[Opening SUPPLIED MATERIAL section]

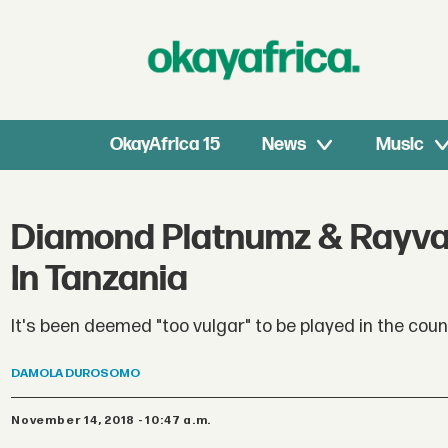
OkayAfrica 15
News
Music
Diamond Platnumz & Rayva
In Tanzania
It's been deemed "too vulgar" to be played in the coun
DAMOLA
DUROSOMO
November 14, 2018 - 10:47 a.m.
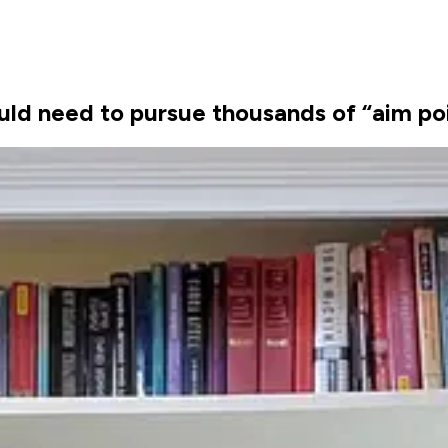
would need to pursue thousands of “aim po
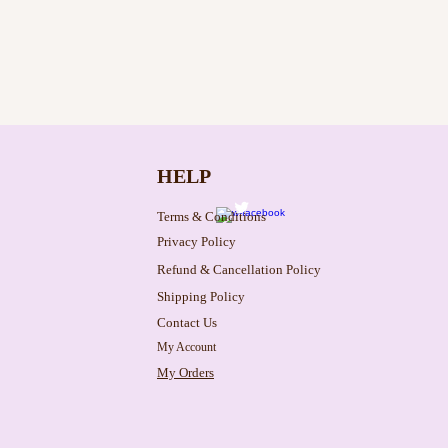
HELP
Terms & Conditions
Privacy Policy
Refund & Cancellation Policy
Shipping Policy
Contact Us
My Account
My Orders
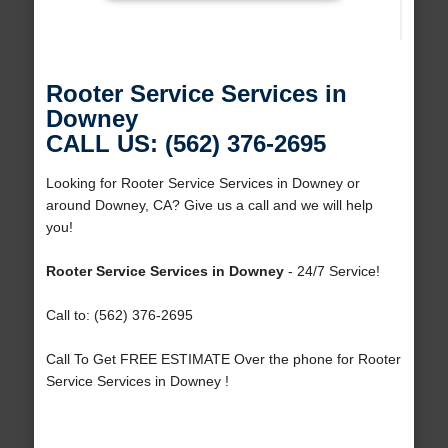
Rooter Service Services in
Downey
CALL US: (562) 376-2695
Looking for Rooter Service Services in Downey or
around Downey, CA? Give us a call and we will help
you!
Rooter Service Services in Downey
- 24/7 Service!
Call to: (562) 376-2695
Call To Get FREE ESTIMATE Over the phone for Rooter
Service Services in Downey !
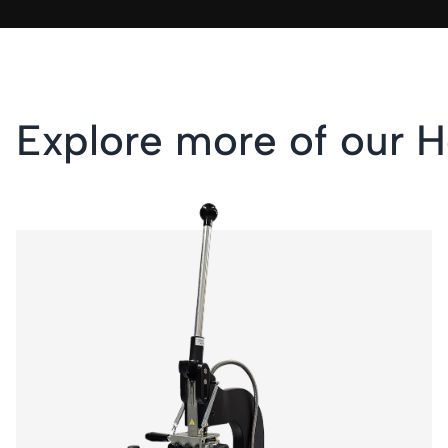
Explore more of our H
KSF 1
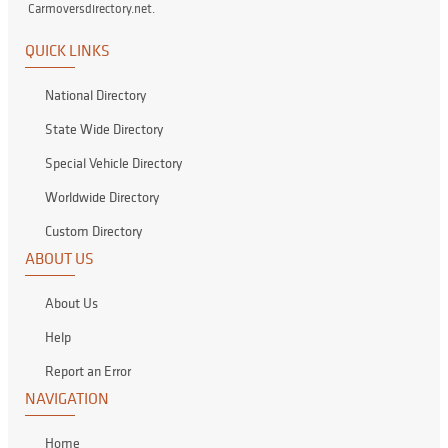
Carmoversdirectory.net.
QUICK LINKS
National Directory
State Wide Directory
Special Vehicle Directory
Worldwide Directory
Custom Directory
ABOUT US
About Us
Help
Report an Error
NAVIGATION
Home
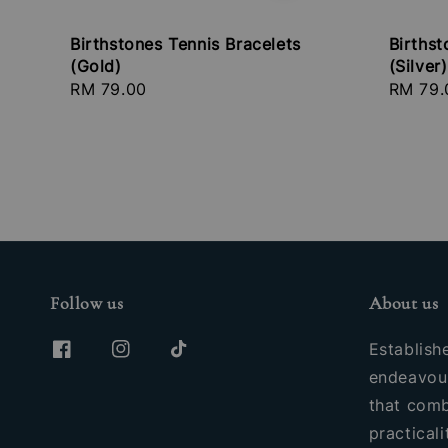
Birthstones Tennis Bracelets
Birthst
(Gold)
(Silver)
Regular
RM 79.00
Regula
RM 79.
price
price
Follow us
About us
Establish
endeavour
that comb
practicali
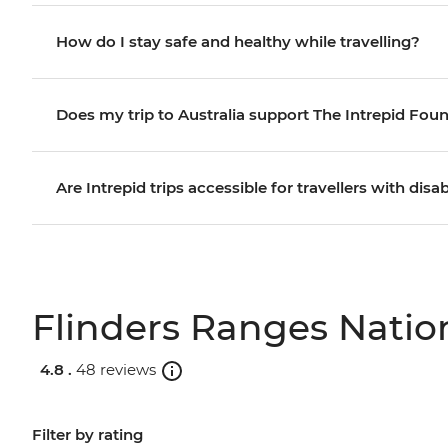
How do I stay safe and healthy while travelling?
Does my trip to Australia support The Intrepid Fou
Are Intrepid trips accessible for travellers with disab
Flinders Ranges Nation
4.8 .
48 reviews
Filter by rating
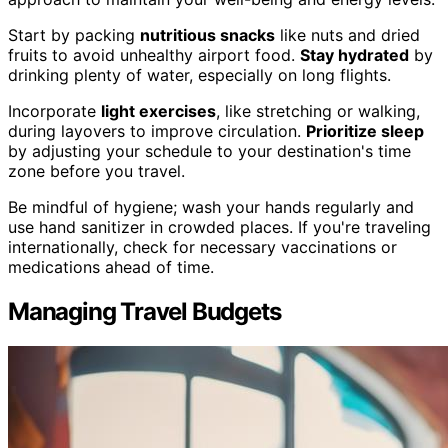
Start by packing
nutritious snacks
like nuts and dried
fruits to avoid unhealthy airport food.
Stay hydrated
by
drinking plenty of water, especially on long flights.
Incorporate
light exercises
, like stretching or walking,
during layovers to improve circulation.
Prioritize sleep
by adjusting your schedule to your destination's time
zone before you travel.
Be mindful of hygiene; wash your hands regularly and
use hand sanitizer in crowded places. If you're traveling
internationally, check for necessary vaccinations or
medications ahead of time.
Managing Travel Budgets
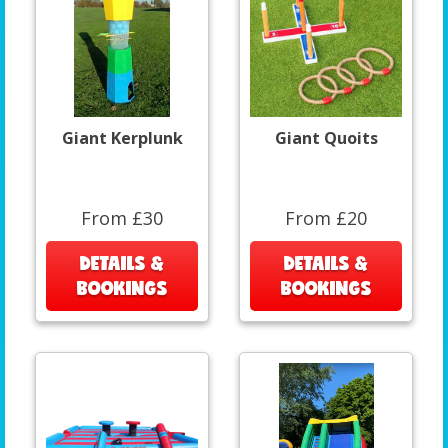
Giant Kerplunk
Giant Quoits
From £30
From £20
DETAILS &
DETAILS &
BOOKINGS
BOOKINGS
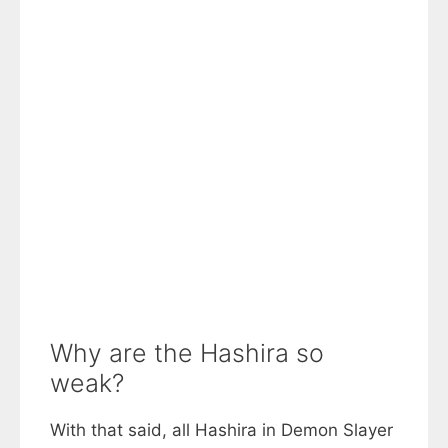
Why are the Hashira so
weak?
With that said, all Hashira in Demon Slayer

[Closing SUPPLIED MATERIAL section]

**WHAT YOU ARE ASKED TO DO**.
A single number is the answer here: how many lines above carry the string "your"?

**SOLUTION TO THIS PROBLEM**.
2